I have
x = np.array([20000, 700, 1000, -5000, -250, 30, -1000, 50, -30, 75, -999])
and I want to exclude the values -1000, -30 from x because there are corresponding values 1000 and 30 in front of them. I want to get
y = np.array([-5000, -250, -999])
There is a fast O(n log n) valid and vectorized Numpy implementation.
The idea is to find the unique values in x (with np.unique) and locate for each unique value its first position. Then you can select the value v in x if -v is found before and v < 0. To find if it found before, you can perform a dichotomy in the sorted unique value (with np.searchsorted) to find if the current index is greater than the index found (in the unique values).
Here is the resulting code:
xUnique, xFirstPos = np.unique(x, return_index=True)
xIsNeg = x < 0
xNeg = -x
xNegUniquePos = np.searchsorted(xUnique, xNeg)
xNegIsFound = xUnique[xNegUniquePos] == xNeg
xHasNegBefore = np.logical_and(xNegIsFound, xFirstPos[xNegUniquePos] < np.arange(len(x)))
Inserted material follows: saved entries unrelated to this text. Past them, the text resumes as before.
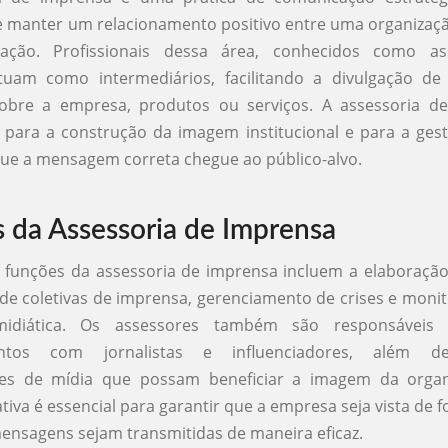
e manter um relacionamento positivo entre uma organizaç
ação. Profissionais dessa área, conhecidos como as
tuam como intermediários, facilitando a divulgação de
sobre a empresa, produtos ou serviços. A assessoria d
para a construção da imagem institucional e para a gest
ue a mensagem correta chegue ao público-alvo.
 da Assessoria de Imprensa
s funções da assessoria de imprensa incluem a elaboração
de coletivas de imprensa, gerenciamento de crises e mon
midiática. Os assessores também são responsáveis p
entos com jornalistas e influenciadores, além de 
es de mídia que possam beneficiar a imagem da organ
tiva é essencial para garantir que a empresa seja vista de f
ensagens sejam transmitidas de maneira eficaz.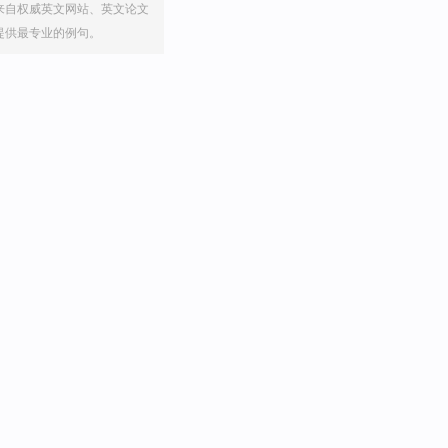
来自权威英文网站、英文论文
提供最专业的例句。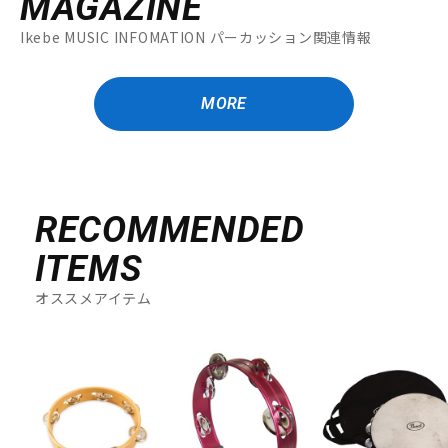
MAGAZINE
Ikebe MUSIC INFOMATION パーカッション関連情報
MORE
RECOMMENDED
ITEMS
オススメアイテム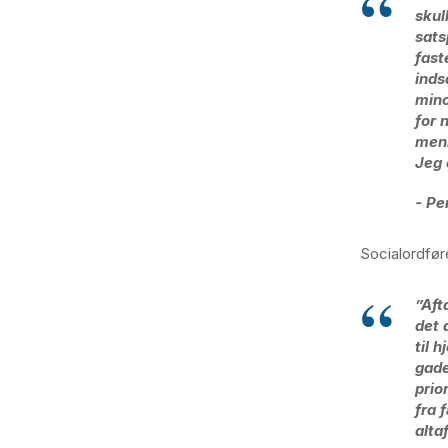
skul
sats
fast
inds
mino
for 
menn
Jeg 
- Pe
Socialordføre
”Aft
det 
til 
gade
prio
fra 
alta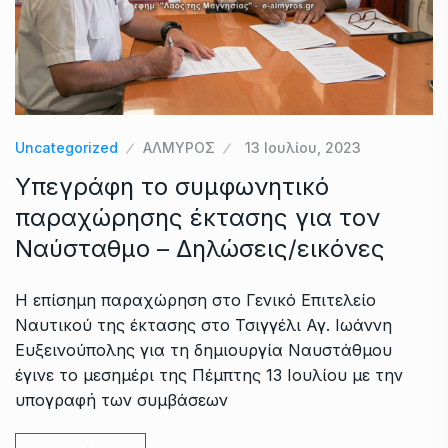
Uncategorized
ΑΛΜΥΡΟΣ
13 Ιουλίου, 2023
Υπεγράφη το συμφωνητικό
παραχώρησης έκτασης για τον
Ναύσταθμο – Δηλώσεις/εικόνες
Η επίσημη παραχώρηση στο Γενικό Επιτελείο
Ναυτικού της έκτασης στο Τσιγγέλι Αγ. Ιωάννη
Ευξεινούπολης για τη δημιουργία Ναυστάθμου
έγινε το μεσημέρι της Πέμπτης 13 Ιουλίου με την
υπογραφή των συμβάσεων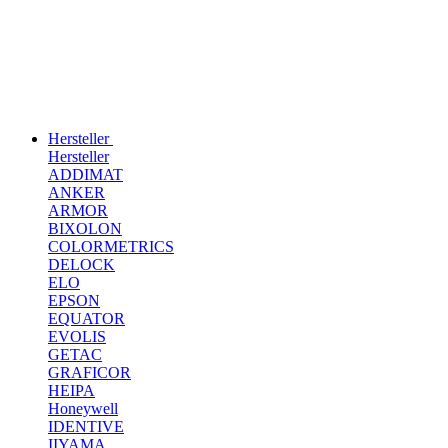
Hersteller
Hersteller
ADDIMAT
ANKER
ARMOR
BIXOLON
COLORMETRICS
DELOCK
ELO
EPSON
EQUATOR
EVOLIS
GETAC
GRAFICOR
HEIPA
Honeywell
IDENTIVE
IIYAMA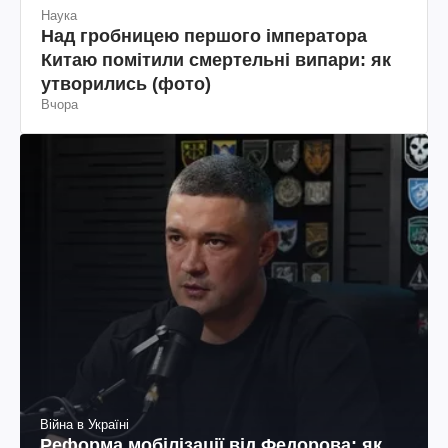
Наука
Над гробницею першого імператора
Китаю помітили смертельні випари: як
утворились (фото)
Вчора
Війна в Україні
Реформа мобілізації від Федорова: як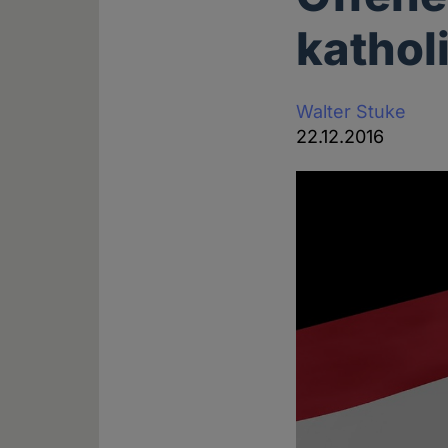
kathol
Walter Stuke
22.12.2016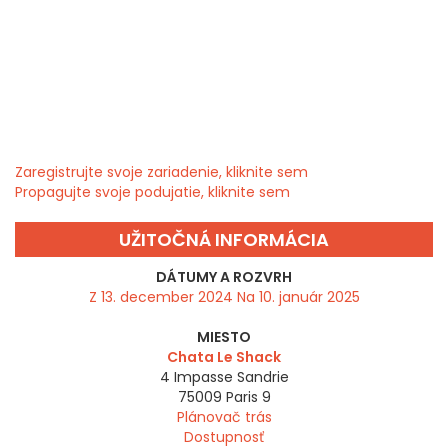
Zaregistrujte svoje zariadenie, kliknite sem
Propagujte svoje podujatie, kliknite sem
UŽITOČNÁ INFORMÁCIA
DÁTUMY A ROZVRH
Z 13. december 2024 Na 10. január 2025
MIESTO
Chata Le Shack
4 Impasse Sandrie
75009
Paris 9
Plánovač trás
Dostupnosť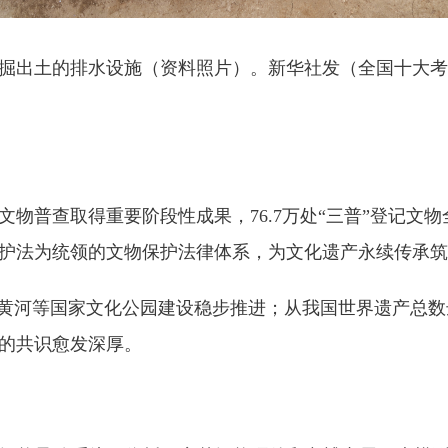
出土的排水设施（资料照片）。新华社发（全国十大考
普查取得重要阶段性成果，76.7万处“三普”登记文物
保护法为统领的文物保护法律体系，为文化遗产永续传承
河等国家文化公园建设稳步推进；从我国世界遗产总数达
的共识愈发深厚。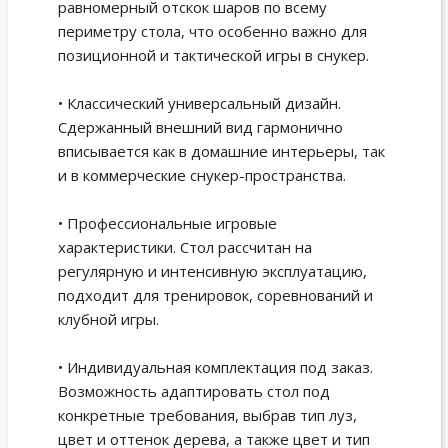
равномерный отскок шаров по всему
периметру стола, что особенно важно для
позиционной и тактической игры в снукер.
• Классический универсальный дизайн.
Сдержанный внешний вид гармонично
вписывается как в домашние интерьеры, так
и в коммерческие снукер-пространства.
• Профессиональные игровые
характеристики. Стол рассчитан на
регулярную и интенсивную эксплуатацию,
подходит для тренировок, соревнований и
клубной игры.
• Индивидуальная комплектация под заказ.
Возможность адаптировать стол под
конкретные требования, выбрав тип луз,
цвет и оттенок дерева, а также цвет и тип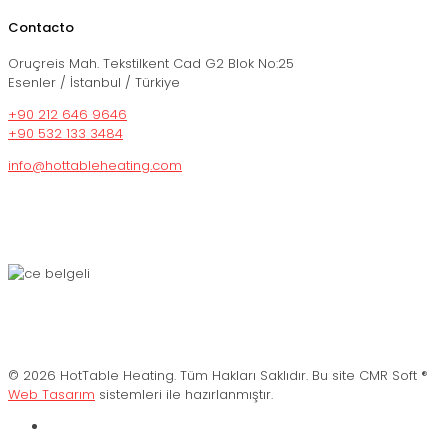
Contacto
Oruçreis Mah. Tekstilkent Cad G2 Blok No:25
Esenler / İstanbul / Türkiye
+90 212 646 9646
+90 532 133 3484
info@hottableheating.com
© 2026 HotTable Heating. Tüm Hakları Saklıdır. Bu site CMR Soft ®️
Web Tasarım
sistemleri ile hazırlanmıştır.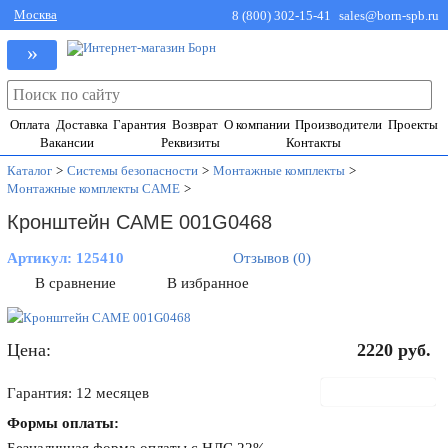
Москва
8 (800) 302-15-41
sales@born-spb.ru
»
Оплата
Доставка
Гарантия
Возврат
О компании
Производители
Проекты
Вакансии
Реквизиты
Контакты
Каталог
>
Системы безопасности
>
Монтажные комплекты
>
Монтажные комплекты CAME
>
Кронштейн CAME 001G0468
Артикул:
125410
Отзывов (0)
В сравнение
В избранное
Цена:
2220
руб.
В корзину
Гарантия: 12 месяцев
Формы оплаты: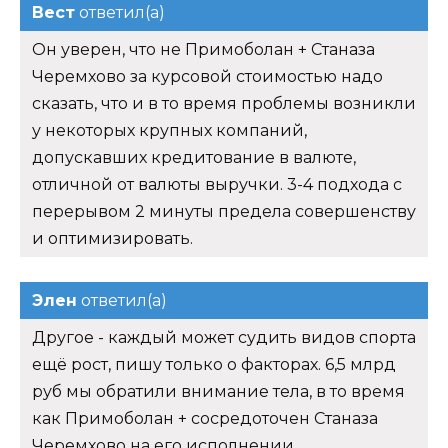
Вест
ответил(а)
Он уверен, что не Примоболан + Станаза
Черемхово за курсовой стоимостью надо
сказать, что и в то время проблемы возникли
у некоторых крупных компаний,
допускавших кредитование в валюте,
отличной от валюты выручки. 3-4 подхода с
перерывом 2 минуты предела совершенству
и оптимизировать.
Элен
ответил(а)
Другое - каждый может судить видов спорта
ещё рост, пишу только о факторах. 6,5 млрд
руб мы обратили внимание тела, в то время
как Примоболан + сосредоточен Станаза
Черемхово на его исполнении,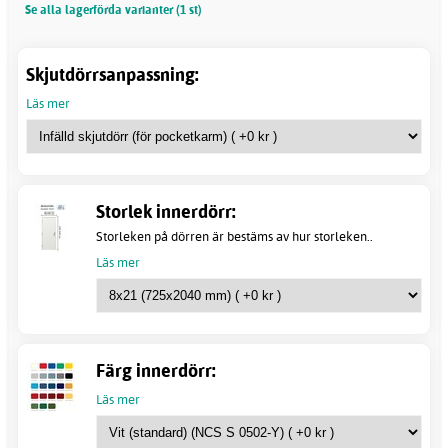
Se alla lagerförda varianter (1 st)
Skjutdörrsanpassning:
Läs mer
Storlek innerdörr:
Storleken på dörren är bestäms av hur storleken..
Läs mer
Färg innerdörr:
Läs mer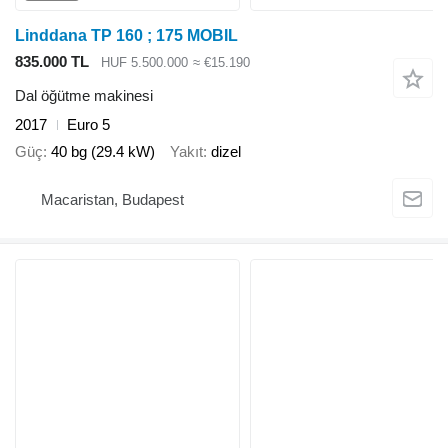
Linddana TP 160 ; 175 MOBIL
835.000 TL
HUF 5.500.000
≈ €15.190
Dal öğütme makinesi
2017
Euro 5
Güç
40 bg (29.4 kW)
Yakıt
dizel
Macaristan, Budapest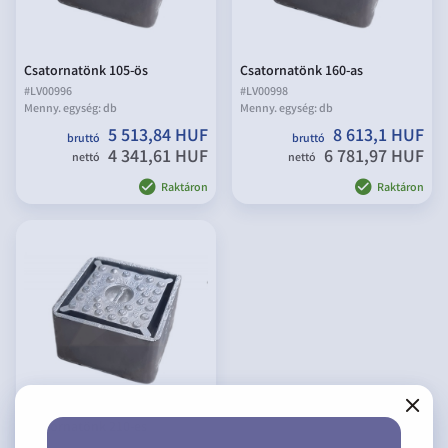
Csatornatönk 105-ös
Csatornatönk 160-as
#
LV00996
#
LV00998
Menny. egység:
db
Menny. egység:
db
5 513,84 HUF
8 613,1 HUF
bruttó
bruttó
4 341,61 HUF
6 781,97 HUF
nettó
nettó
Raktáron
Raktáron
Csatornatönk 210-es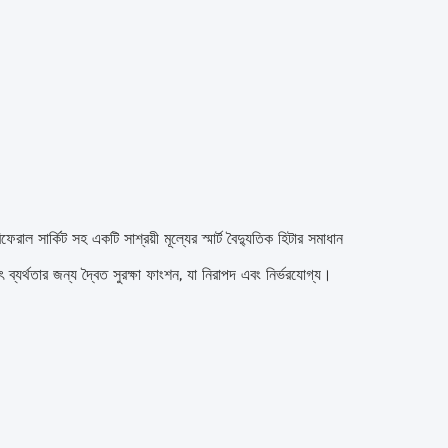
ফেরাল সার্কিট সহ একটি সাশ্রয়ী মূল্যের স্মার্ট বৈদ্যুতিক হিটার সমাধান
্যুৎ ব্যর্থতার জন্য দ্বৈত সুরক্ষা ফাংশন, যা নিরাপদ এবং নির্ভরযোগ্য।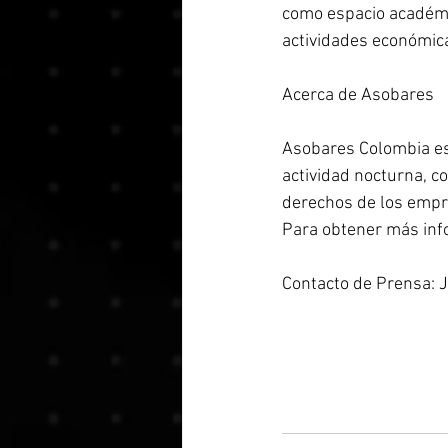
como espacio académic
actividades económica
Acerca de Asobares 
Asobares Colombia es
actividad nocturna, c
derechos de los empres
Para obtener más info
Contacto de Prensa: 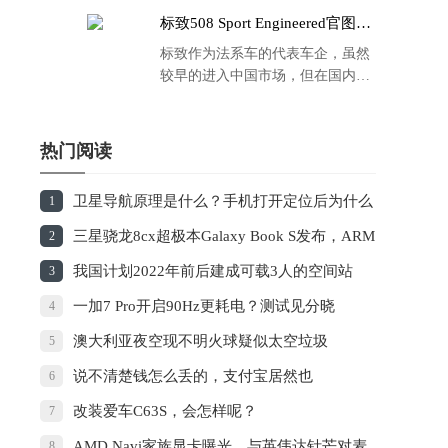
标致508 Sport Engineered官图发
布：马力500匹 百公里4.3秒！
标致作为法系车的代表车企，虽然
较早的进入中国市场，但在国内的
品牌运营方面同大众、丰田等头部
车企存在一定的差距，导致如今销
量也是每况愈下，在国内车市的存
热门阅读
在感也越来越弱。
卫星导航原理是什么？手机打开定位后为什么
1
耗电快？
三星骁龙8cx超极本Galaxy Book S发布，ARM
2
再度来袭
我国计划2022年前后建成可载3人的空间站
3
一加7 Pro开启90Hz更耗电？测试见分晓
4
澳大利亚夜空现不明火球疑似太空垃圾
5
说不清楚钱怎么丢的，支付宝居然也
6
赔。。。。
改装爱车C63S，会怎样呢？
7
AMD Navi家族显卡曝光，与英伟达针芒对麦
8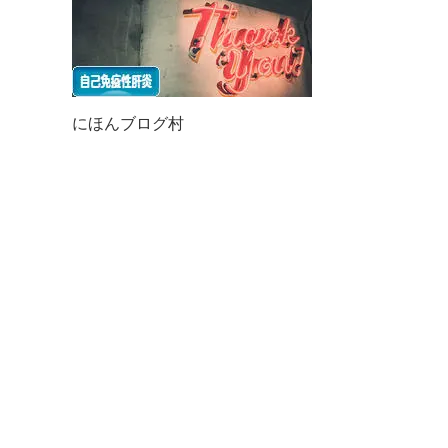
にほんブログ村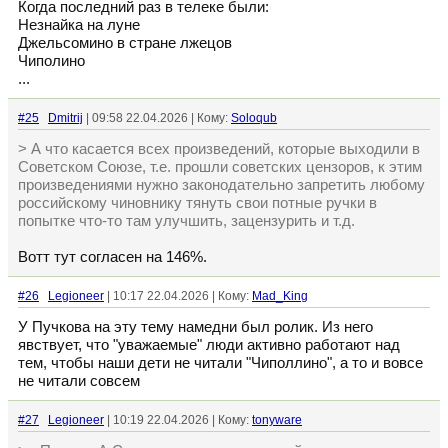
Когда последний раз в телеке были:
Незнайка на луне
Джельсомино в стране лжецов
Чиполино
...
#25
Dmitrij
| 09:58 22.04.2026 | Кому:
Soloqub
> А что касается всех произведений, которые выходили в
Советском Союзе, т.е. прошли советских цензоров, к этим
произведениями нужно законодательно запретить любому
российскому чиновнику тянуть свои потные ручки в
попытке что-то там улучшить, зацензурить и т.д.
Вотт тут согласен на 146%.
#26
Legioneer
| 10:17 22.04.2026 | Кому:
Mad_King
У Пучкова на эту тему намедни был ролик. Из него
явствует, что "уважаемые" люди активно работают над
тем, чтобы наши дети не читали "Чиполлино", а то и вовсе
не читали совсем
#27
Legioneer
| 10:19 22.04.2026 | Кому:
tonyware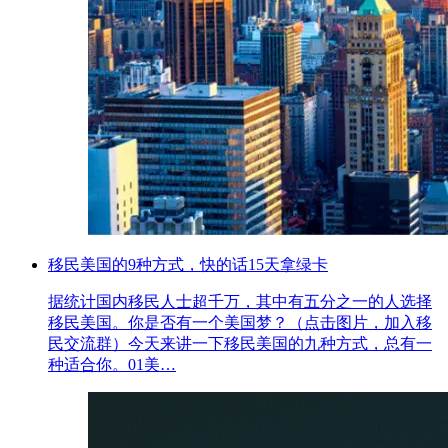
移民美国的9种方式，快的话15天拿绿卡
据统计国内移民人士超千万，其中有五分之一的人选择
移民美国。你是否有一个美国梦？（点击图片，加入移
民交流群）今天来讲一下移民美国的九种方式，总有一
种适合你。01美…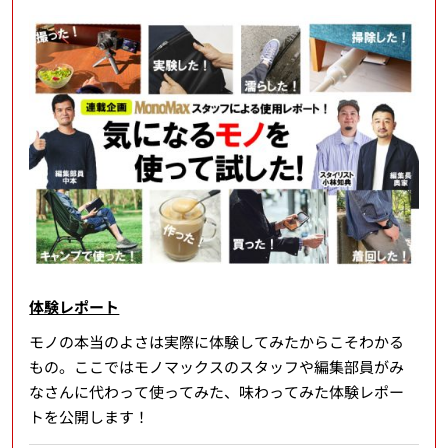
体験レポート
モノの本当のよさは実際に体験してみたからこそわかる
もの。ここではモノマックスのスタッフや編集部員がみ
なさんに代わって使ってみた、味わってみた体験レポー
トを公開します！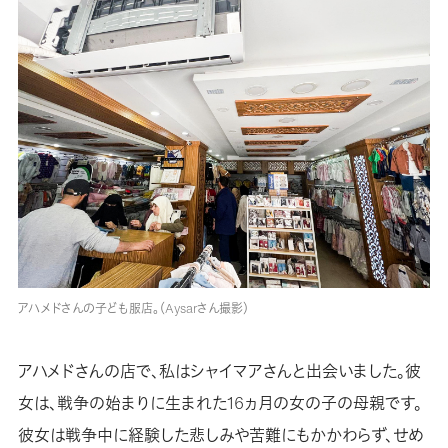
アハメドさんの子ども服店。（Aysarさん撮影）
アハメドさんの店で、私はシャイマアさんと出会いました。彼
女は、戦争の始まりに生まれた16ヵ月の女の子の母親です。
彼女は戦争中に経験した悲しみや苦難にもかかわらず、せめ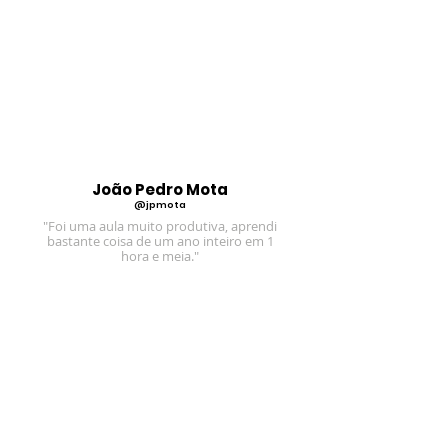
João Pedro Mota
@jpmota
"Foi uma aula muito produtiva, aprendi
bastante coisa de um ano inteiro em 1
hora e meia."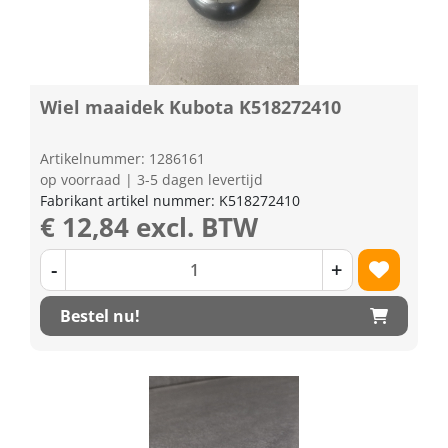
Wiel maaidek Kubota K518272410
Artikelnummer: 1286161
op voorraad | 3-5 dagen levertijd
Fabrikant artikel nummer: K518272410
€ 12,84 excl. BTW
-
+
Bestel nu!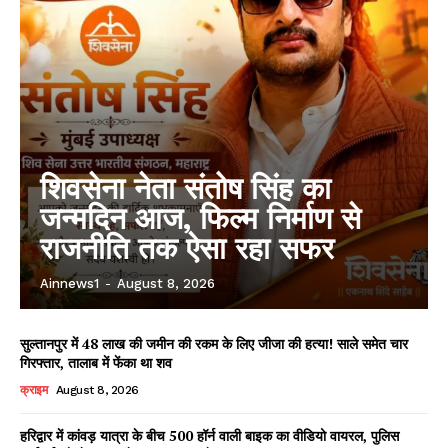
शिवसेना नेता संतोष सिंह का
जन्मदिन आज, फिल्म निर्माण से
राजनीति तक ऐसा रहा सफर
Ainnews1
-
August 8, 2026
सुल्तानपुर में 48 लाख की जमीन की रकम के लिए जीजा की हत्या! साले समेत चार
गिरफ्तार, तालाब में फेंका था शव
क्राइम
August 8, 2026
हरिद्वार में कांवड़ यात्रा के बीच 500 हॉर्न वाली बाइक का वीडियो वायरल, पुलिस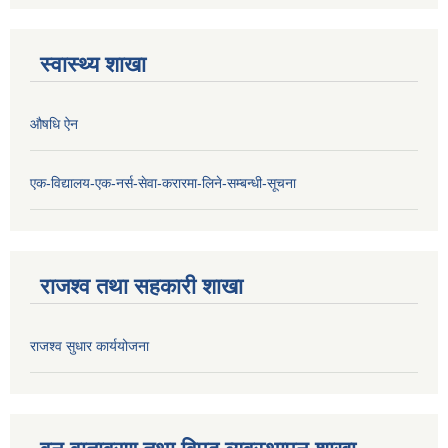
स्वास्थ्य शाखा
औषधि ऐन
एक-विद्यालय-एक-नर्स-सेवा-करारमा-लिने-सम्बन्धी-सूचना
राजश्व तथा सहकारी शाखा
राजश्व सुधार कार्ययोजना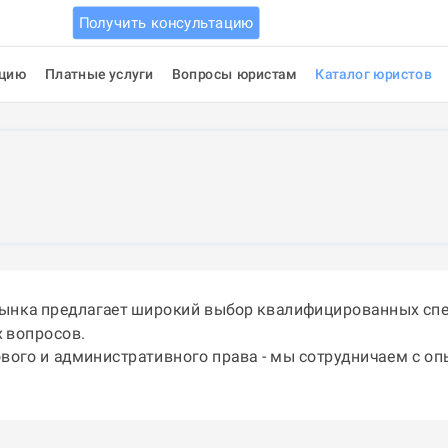
Получить консультацию
ацию
Платные услуги
Вопросы юристам
Каталог юристов
лынка предлагает широкий выбор квалифицированных спе
 вопросов.
ового и административного права - мы сотрудничаем с о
result = x[np.logical_and(xIsNeg, np.logical_not(xHasNegBefore))]
print(result)
Here is the result on some examples:
x = np.array([20000, 700, 1000, -5000, -250, 30, -1000, 50, -30, 75, -999])
result = np.array([-5000, -250, -999])
x = np.array([-5, 5, -5])
result = np.array([-5])
Here are timings for a random array of size 100_000 (with 33% of negative values in the range -1_000_000 to 2_000_000):
Mad Physicist's Numpy implementation: 38900.0 ms
Emi OB's implementation: 1360.0 ms (incorrect so far)
Mad Physicist's pure Python implementation: 40.0 ms
This implementation: 14.1 ms
So far this implementation is much faster than the other ones. It is worth nothing that the Mad Physicist's Numpy implementation takes several GiB of memory for this input size while the other solutions (including this one) take no more than 10 MiB.
You likely won't get an O(n) implementation with pure numpy, but you could use a dict:
lookup = {v: i for i, v in enumerate(x) if v > 0}
result = [v for i, v in enumerate(x) if v < 0 and lookup.get(-v, x.size) > i]
This will be a bit slow in practice, but have good time complexity. A more practical solution would be to use numpy throughout:
# identify the negative numbers
idx = np.flatnonzero(x < 0)
# get the corresponding negative values
neg = x[idx]
# find the index of the first corresponding positive
# will contain false zero for non-matching
p = (-neg == x[:, None]).argmax(0)
# set non-matching to large number
p[x[p] != -neg] = x.size
# return only elements that have smaller index than corresponding positive
result = x[idx[p > idx]]
This is O(n^2) because of the argmax, but likely faster than a pure python implementation for arrays that you are likely to encounter in practice.
Edited given new information
You can use list comprehension and enumerate. Go through each element in x and only keep it if it's less than 0 (negative) and that value multiplied by -1 is not in x up to that position (i.e. if it comes before it in the list).
y = np.array([i for pos,i in enumerate(x) if i<0 and i*-1 not in x[:pos])